You’ve come to think of your central air conditioner as a virtual workhorse – humming along and running at a steady pace all summer long to keep you cool. Little do you know that a heavy ac repair bill is around the corner.
But if you spot ice on your outdoor air conditioner unit – whether it’s spotty and scattered or thick and widespread – there’s only one thing to do: Call immediately. Time is of the essence, so we don’t even want you to take the time to look up our phone number.
Continuing to run your air conditioner in the presence of ice buildup can seriously damage the system. We repeat: Continuing to run your air conditioner in the presence of ice buildup can seriously damage the system. So turn off your air conditioner so that it can begin to defrost until a technician arrives at your home to inspect and ac repair.
Our customers know that we’re not alarmists, so trust us when we say that ice on your air conditioner indicates that there is a potentiallyserious problem with your workhorse. While a small amount of condensation and water is normal, especially on scorching hot days, ice buildup is your air conditioner’s way of sending out a cry for help.

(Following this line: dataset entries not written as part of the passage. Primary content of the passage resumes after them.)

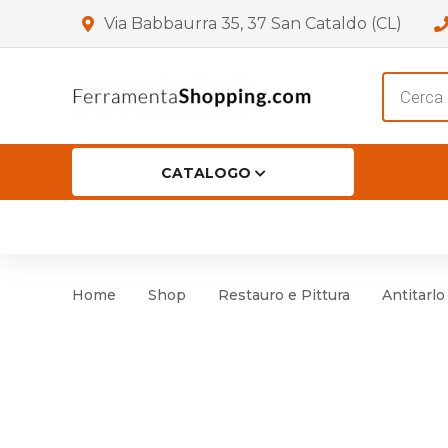
Via Babbaurra 35, 37 San Cataldo (CL)
Product
search
CATALOGO
HOME
CHI SIAMO
SHOP
OF
Accessori per Porta
Cer
Home
Shop
Restauro e Pittura
Antitarl
Accessori vari
Cer
Antinfortunistica
Cartelli e Segnaletica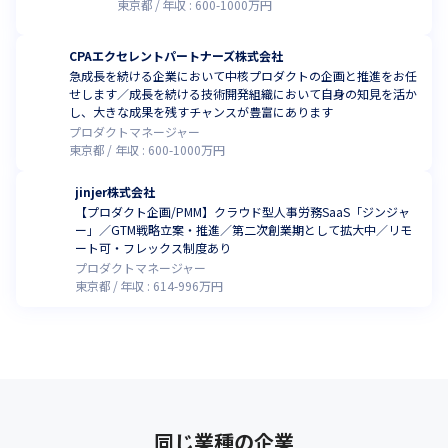
東京都
年収 :
600
-
1000
万円
CPAエクセレントパートナーズ株式会社
急成長を続ける企業において中核プロダクトの企画と推進をお任
せします／成長を続ける技術開発組織において自身の知見を活か
し、大きな成果を残すチャンスが豊富にあります
プロダクトマネージャー
東京都
年収 :
600
-
1000
万円
jinjer株式会社
【プロダクト企画/PMM】クラウド型人事労務SaaS「ジンジャ
ー」／GTM戦略立案・推進／第二次創業期として拡大中／リモ
ート可・フレックス制度あり
プロダクトマネージャー
東京都
年収 :
614
-
996
万円
同じ業種の企業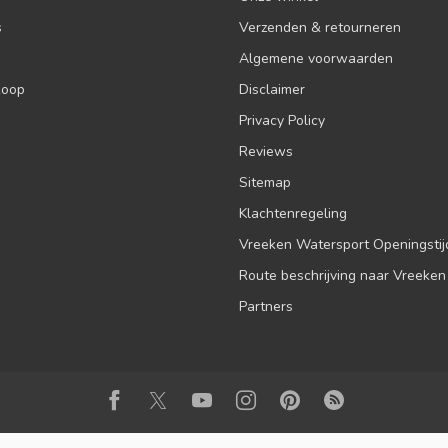
s
Verzenden & retourneren
Algemene voorwaarden
koop
Disclaimer
Privacy Policy
Reviews
Sitemap
Klachtenregeling
Vreeken Watersport Openingsti
Route beschrijving naar Vreeken
Partners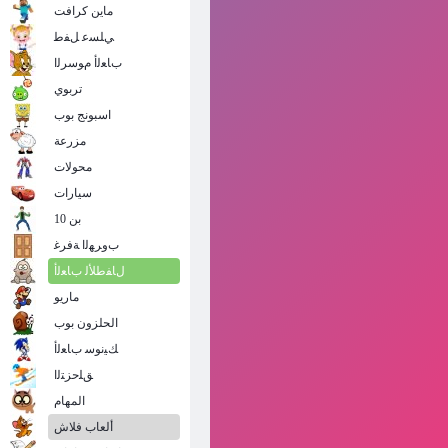
ماين كرافت
ﻲﻠﺴﻋ ﻞﻔﻃ
ﺏﺎﻌﻟﺃ ﻡﻮﺳﺮﻟﺍ
تربوي
اسبونج بوب
مزرعة
محولات
سيارات
بن 10
ﺏﻭﺮﻬﻟﺍ ﺔﻓﺮﻏ
ﻝﺎﻔﻃﻸ ﻟ ﺏﺎﻌﻟﺃ
ماريو
الحلزون بوب
ﻚﻴﻧﻮﺳ ﺏﺎﻌﻟﺃ
ﻖﻠﺣﺰﺘﻟﺍ
المهام
ألعاب فلاش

Still, try to keep your cool; this is another serious problem that we can rectify. But ignoring it – and the underlying condition that caused it – will only make the situation (and probably the repair bill) worse.
Certain conditions trigger ice buildup
Without inspecting your air conditioner up-close, there is no definitive way to explain why ice has formed on it – even on a hot and sunny day when it seems illogical for ice to form in the first place. But there are certain triggering factors that will top our inspection list. They include:
- Poor air flow, which often is caused by (you guessed it) a dirty filteror excess dirt on the evaporator coil. Just as often, ice buildup can be traced to a malfunctioning evaporator fan, which keeps the coils above the freezing mark so that condensation on the coils doesn’t freeze. A fan that spins too slowly or not at all can cause the condensation to freeze, which in turn can cause ice buildup on your air conditioner.
- A low coolant level or a coolant leak, either of which can cause pressure to drop in the evaporator coil, thereby causing excess condensation to freeze and turn to ice.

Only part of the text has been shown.